Georgia port chief says demand won’t drop until next year

The head of one of the largest U.S. gateways for trade said robust demand for imported goods will likely be sustained into 2022, as companies scramble to rebuild stockpiles during an uneven rebound from the pandemic.

"We easily see this going through up to Chinese New Year, and there's a lot of indications now that it could go beyond that," said Griff Lynch, executive director of the Georgia Ports Authority, referring to the holiday in the first quarter of year that typically is preceded by a rush for ocean shipping. "We talk to our customers every day -- they're telling us they still have low inventory."

Container ports from Seattle to Charleston, S.C., have posted record-high volumes this year, and many are so swamped with cargo that ships are forced into costly delays waiting for space to dock. The capacity strains have pushed ocean-freight rates to levels four times higher than they were before the pandemic.

As of Monday, about a dozen container carriers were anchored outside Savannah's port, a temporary bottleneck Lynch attributed to a tropical storm earlier this month and now-completed dredging conducted over the past several weeks.

Georgia's Port of Savannah -- the largest container gateway on the East Coast after Newark, N.J. -- handled 478,620 20-foot equivalent container units in May, its second-busiest month on record and more than 100,000 20-foot equivalent units higher than the volume reached in May 2019. Savannah's all-time monthly high was 498,065 reached in March.

"As challenging as this year has been with 20% growth, I think we're doing a great job of keeping up with that growth," Lynch said in an interview.
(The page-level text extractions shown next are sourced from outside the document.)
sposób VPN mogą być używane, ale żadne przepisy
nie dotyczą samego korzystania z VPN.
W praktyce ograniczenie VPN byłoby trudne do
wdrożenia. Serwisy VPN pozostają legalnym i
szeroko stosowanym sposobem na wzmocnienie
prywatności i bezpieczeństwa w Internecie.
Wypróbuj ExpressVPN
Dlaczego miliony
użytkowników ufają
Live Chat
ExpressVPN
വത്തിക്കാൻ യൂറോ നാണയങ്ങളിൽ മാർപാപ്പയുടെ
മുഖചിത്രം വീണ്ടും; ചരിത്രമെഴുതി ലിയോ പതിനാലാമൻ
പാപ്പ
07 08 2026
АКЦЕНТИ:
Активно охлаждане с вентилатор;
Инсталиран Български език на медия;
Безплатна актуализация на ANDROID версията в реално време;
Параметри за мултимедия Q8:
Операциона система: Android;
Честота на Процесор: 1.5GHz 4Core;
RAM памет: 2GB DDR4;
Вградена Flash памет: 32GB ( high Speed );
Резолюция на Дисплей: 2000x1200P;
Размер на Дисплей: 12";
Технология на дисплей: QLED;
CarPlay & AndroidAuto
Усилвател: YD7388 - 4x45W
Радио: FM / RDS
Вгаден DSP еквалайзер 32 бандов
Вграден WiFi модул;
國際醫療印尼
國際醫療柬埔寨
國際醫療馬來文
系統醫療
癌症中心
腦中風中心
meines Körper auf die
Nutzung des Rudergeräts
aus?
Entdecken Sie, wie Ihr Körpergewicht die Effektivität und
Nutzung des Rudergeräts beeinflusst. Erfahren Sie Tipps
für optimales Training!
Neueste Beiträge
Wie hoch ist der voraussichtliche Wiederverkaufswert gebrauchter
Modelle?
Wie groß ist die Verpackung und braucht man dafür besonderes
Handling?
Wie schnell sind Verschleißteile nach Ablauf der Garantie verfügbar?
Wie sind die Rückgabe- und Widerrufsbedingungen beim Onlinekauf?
Meanwhile, the congestion is worse on the West Coast as an influx of goods from China, Vietnam and elsewhere in Asia overwhelms port terminals, exhausts warehouse space and strains transportation connections like trucks and rail depots.

Union Pacific Corp. this week temporarily halted rail movement of containers from western ports including Los Angeles and Long Beach, Calif., to clear a logjam of boxes near Chicago.
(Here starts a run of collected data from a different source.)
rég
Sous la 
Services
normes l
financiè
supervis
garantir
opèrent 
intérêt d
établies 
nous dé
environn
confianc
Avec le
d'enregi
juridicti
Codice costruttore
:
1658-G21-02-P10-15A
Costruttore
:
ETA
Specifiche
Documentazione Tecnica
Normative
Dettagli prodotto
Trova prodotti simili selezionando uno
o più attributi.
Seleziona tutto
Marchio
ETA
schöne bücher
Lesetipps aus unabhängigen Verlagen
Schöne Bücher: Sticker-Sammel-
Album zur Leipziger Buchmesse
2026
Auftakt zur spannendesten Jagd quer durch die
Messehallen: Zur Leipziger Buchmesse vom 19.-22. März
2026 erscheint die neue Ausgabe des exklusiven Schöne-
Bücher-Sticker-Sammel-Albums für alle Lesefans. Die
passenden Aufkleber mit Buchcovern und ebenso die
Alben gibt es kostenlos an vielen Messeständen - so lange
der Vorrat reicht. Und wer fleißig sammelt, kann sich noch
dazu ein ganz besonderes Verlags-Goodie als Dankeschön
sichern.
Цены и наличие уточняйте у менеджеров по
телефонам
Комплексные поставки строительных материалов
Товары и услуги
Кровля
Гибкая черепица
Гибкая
Part of the latest problem: unpredictable flows of merchandise and industrial parts shipped across the Pacific, particularly as coronavirus variants close factories in economies that had earlier managed to control increases in new infections.

Nike Inc. suppliers halted work in recent days amid virus outbreaks among employees in Vietnam, the origin of almost half of Nike's U.S. seaborne imports, according to S&P Global Market Intelligence's Panjiva. Last month, a key port in southern China reduced volumes as it dealt with new cases, throwing dozens of ships off their schedules.

At last count, 18 ships were queued up off the coast of Los Angeles with an average wait for berth space of almost five days. Containers were stuck at the L.A.-Long Beach terminal for an average of 4.76 days in June, up from the wait time of 3.96 days the previous month, according to the Pacific Merchant Shipping Association.

In Long Beach, Executive Director Mario Cordero said the port is entering a peak season of imports later this month as retailers restock for back-to-school shopping and the year-end holidays. "We see light at the end of the tunnel with regard to moving toward some normalcy towards the end of the year," he said.

The pileup of steel boxes of goods is leading companies like Levi Strauss & Co. to look for other entry points.

"We're now shipping most of our product into the U.S. through the East Coast, only about 20% of our U.S. freight is coming through the West Coast right now," Harmit Singh, Levi's executive vice president and chief financial officer, said on a conference call earlier this month.

Lynch said the East-versus-West Coast rivalry that has played out for two decades is returning as problems linger on the opposite side of the country. He said Georgia port officials are "getting lots of calls from different, smaller companies" asking to ship through Savannah "and we have the space to do that so we're going to."

"Definitely we see us growing on the backs of some West Coast land shortages and supply-chain issues -- that's a fact," Lynch said. "As customers have rerouted cargo to us, I think the most important thing is they haven't really rerouted back."

Further out, he said the expiration of the West Coast longshoremens union contract in mid-2022 is another uncertainty to monitor.

"As you come off these challenges we're going through right now, if it were to start slowing down or returning to normal, one question out there is what happens with that contract because that's a major industry question mark right now," Lynch said.